EXERCISE AIM:
Among the entries below, find the line with "Orders Tracking", then quote it and each following line up to and including the line with "sectors and civil s", and nothing else.
RECORD EXCERPTS START
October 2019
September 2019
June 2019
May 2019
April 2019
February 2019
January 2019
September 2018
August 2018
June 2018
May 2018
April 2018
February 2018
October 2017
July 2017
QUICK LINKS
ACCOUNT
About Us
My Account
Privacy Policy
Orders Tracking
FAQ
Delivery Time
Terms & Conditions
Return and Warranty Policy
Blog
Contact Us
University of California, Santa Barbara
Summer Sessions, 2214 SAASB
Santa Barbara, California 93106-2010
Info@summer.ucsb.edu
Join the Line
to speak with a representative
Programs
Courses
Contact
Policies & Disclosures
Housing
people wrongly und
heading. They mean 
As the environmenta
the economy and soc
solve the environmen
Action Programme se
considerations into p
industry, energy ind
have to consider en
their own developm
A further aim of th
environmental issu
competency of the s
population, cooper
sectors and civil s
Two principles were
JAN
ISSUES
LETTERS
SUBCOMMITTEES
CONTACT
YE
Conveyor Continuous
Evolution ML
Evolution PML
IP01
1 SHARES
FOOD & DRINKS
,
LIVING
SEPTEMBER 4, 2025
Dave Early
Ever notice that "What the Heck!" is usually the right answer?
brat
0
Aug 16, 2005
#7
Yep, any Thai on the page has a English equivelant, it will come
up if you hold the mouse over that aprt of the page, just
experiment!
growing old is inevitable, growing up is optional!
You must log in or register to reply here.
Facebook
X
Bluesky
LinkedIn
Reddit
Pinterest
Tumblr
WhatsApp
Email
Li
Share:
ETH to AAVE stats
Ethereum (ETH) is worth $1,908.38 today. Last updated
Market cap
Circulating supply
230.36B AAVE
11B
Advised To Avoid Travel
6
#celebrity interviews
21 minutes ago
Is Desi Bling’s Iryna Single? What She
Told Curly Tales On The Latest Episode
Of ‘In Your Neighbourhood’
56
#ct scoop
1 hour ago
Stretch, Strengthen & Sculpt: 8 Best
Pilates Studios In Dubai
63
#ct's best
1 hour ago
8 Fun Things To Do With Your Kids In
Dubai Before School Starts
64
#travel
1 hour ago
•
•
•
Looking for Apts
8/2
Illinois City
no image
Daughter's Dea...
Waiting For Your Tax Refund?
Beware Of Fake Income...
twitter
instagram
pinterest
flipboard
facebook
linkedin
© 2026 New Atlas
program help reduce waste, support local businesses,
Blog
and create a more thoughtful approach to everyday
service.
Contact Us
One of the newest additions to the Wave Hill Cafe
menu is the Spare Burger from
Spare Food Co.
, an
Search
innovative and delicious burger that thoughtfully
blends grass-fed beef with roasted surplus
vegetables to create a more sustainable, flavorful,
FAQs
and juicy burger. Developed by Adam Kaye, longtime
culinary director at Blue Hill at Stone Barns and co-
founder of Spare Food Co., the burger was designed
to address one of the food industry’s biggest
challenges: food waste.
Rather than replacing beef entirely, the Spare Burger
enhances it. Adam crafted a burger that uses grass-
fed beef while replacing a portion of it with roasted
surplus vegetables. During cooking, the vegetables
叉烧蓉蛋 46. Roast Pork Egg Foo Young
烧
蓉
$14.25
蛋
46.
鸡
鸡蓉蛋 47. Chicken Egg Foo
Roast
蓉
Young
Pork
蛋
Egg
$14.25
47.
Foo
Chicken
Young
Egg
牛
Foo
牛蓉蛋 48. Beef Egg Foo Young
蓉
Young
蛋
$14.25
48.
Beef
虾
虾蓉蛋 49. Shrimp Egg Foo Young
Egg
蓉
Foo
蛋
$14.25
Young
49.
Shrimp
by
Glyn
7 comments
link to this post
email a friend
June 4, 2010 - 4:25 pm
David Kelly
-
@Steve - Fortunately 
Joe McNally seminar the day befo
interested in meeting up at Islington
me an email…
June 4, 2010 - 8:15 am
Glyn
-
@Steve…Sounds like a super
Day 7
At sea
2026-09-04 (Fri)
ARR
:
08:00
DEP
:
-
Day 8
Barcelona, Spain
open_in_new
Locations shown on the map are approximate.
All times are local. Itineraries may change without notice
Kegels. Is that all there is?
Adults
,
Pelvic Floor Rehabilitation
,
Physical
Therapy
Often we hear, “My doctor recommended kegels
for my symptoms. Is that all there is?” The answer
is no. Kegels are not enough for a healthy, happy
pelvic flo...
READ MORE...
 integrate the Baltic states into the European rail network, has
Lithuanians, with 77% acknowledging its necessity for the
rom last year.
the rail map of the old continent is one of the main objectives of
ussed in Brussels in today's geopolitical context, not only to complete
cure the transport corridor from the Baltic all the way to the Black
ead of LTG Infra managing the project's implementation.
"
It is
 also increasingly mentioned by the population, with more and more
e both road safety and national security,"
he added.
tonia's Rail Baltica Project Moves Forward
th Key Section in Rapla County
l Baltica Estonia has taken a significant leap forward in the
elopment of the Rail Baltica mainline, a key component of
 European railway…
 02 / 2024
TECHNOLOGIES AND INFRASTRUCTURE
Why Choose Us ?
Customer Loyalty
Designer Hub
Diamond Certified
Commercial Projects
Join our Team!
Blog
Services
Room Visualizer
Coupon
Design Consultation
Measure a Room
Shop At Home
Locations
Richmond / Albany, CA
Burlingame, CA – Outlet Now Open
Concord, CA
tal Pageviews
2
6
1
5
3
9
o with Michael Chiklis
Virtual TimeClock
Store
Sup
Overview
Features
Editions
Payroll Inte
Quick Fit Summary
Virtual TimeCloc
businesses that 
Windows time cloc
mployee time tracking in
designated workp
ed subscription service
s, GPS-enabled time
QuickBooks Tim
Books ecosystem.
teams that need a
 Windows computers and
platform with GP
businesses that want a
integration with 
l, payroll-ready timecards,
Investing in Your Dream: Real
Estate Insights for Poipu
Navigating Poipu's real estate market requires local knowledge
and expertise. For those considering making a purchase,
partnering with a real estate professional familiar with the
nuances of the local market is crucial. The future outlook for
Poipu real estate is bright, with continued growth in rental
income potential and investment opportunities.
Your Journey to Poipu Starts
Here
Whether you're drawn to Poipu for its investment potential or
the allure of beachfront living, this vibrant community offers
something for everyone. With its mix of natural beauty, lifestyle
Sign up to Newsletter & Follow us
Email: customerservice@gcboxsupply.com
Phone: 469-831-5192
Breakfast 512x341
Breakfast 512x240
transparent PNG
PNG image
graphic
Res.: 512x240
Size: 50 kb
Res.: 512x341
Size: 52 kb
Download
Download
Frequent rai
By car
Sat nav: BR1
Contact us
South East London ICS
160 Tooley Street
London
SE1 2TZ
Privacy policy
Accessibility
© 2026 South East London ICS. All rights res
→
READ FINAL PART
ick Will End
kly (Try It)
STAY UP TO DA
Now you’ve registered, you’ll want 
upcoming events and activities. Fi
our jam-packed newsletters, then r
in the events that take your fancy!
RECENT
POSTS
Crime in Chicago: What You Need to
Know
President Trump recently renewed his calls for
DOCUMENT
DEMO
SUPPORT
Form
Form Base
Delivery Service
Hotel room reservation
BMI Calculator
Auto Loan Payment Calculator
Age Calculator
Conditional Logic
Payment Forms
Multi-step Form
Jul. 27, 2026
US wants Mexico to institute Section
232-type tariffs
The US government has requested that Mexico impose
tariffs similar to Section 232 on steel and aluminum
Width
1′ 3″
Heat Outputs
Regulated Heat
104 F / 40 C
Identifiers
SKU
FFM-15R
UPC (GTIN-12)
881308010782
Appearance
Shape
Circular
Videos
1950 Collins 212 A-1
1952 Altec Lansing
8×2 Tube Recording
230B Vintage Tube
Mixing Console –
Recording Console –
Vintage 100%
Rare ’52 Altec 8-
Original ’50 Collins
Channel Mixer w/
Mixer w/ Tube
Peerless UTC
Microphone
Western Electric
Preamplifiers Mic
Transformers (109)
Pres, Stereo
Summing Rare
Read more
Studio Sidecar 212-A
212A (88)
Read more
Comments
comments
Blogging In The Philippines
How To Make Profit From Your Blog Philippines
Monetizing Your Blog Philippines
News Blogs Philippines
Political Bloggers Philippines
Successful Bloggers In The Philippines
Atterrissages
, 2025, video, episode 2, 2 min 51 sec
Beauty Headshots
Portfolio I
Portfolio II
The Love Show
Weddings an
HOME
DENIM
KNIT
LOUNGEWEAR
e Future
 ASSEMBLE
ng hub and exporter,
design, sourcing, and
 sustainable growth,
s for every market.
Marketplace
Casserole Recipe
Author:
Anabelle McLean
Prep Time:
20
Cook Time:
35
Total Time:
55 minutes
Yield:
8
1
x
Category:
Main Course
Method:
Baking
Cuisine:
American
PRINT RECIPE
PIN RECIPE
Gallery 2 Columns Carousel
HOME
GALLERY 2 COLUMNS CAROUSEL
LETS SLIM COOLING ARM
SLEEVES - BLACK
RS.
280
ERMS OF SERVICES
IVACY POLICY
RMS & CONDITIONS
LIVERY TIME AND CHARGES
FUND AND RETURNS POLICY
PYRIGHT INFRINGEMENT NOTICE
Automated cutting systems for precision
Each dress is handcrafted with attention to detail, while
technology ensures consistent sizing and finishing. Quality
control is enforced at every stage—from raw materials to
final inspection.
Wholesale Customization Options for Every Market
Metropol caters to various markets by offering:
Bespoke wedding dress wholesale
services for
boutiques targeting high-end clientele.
RECORD EXCERPTS END
RESULT BELOW:
Orders Tracking
FAQ
Delivery Time
Terms & Conditions
Return and Warranty Policy
Blog
Contact Us
University of California, Santa Barbara
Summer Sessions, 2214 SAASB
Santa Barbara, California 93106-2010
Info@summer.ucsb.edu
Join the Line
to speak with a representative
Programs
Courses
Contact
Policies & Disclosures
Housing
people wrongly und
heading. They mean 
As the environmenta
the economy and soc
solve the environmen
Action Programme se
considerations into p
industry, energy ind
have to consider en
their own developm
A further aim of th
environmental issu
competency of the s
population, cooper
sectors and civil s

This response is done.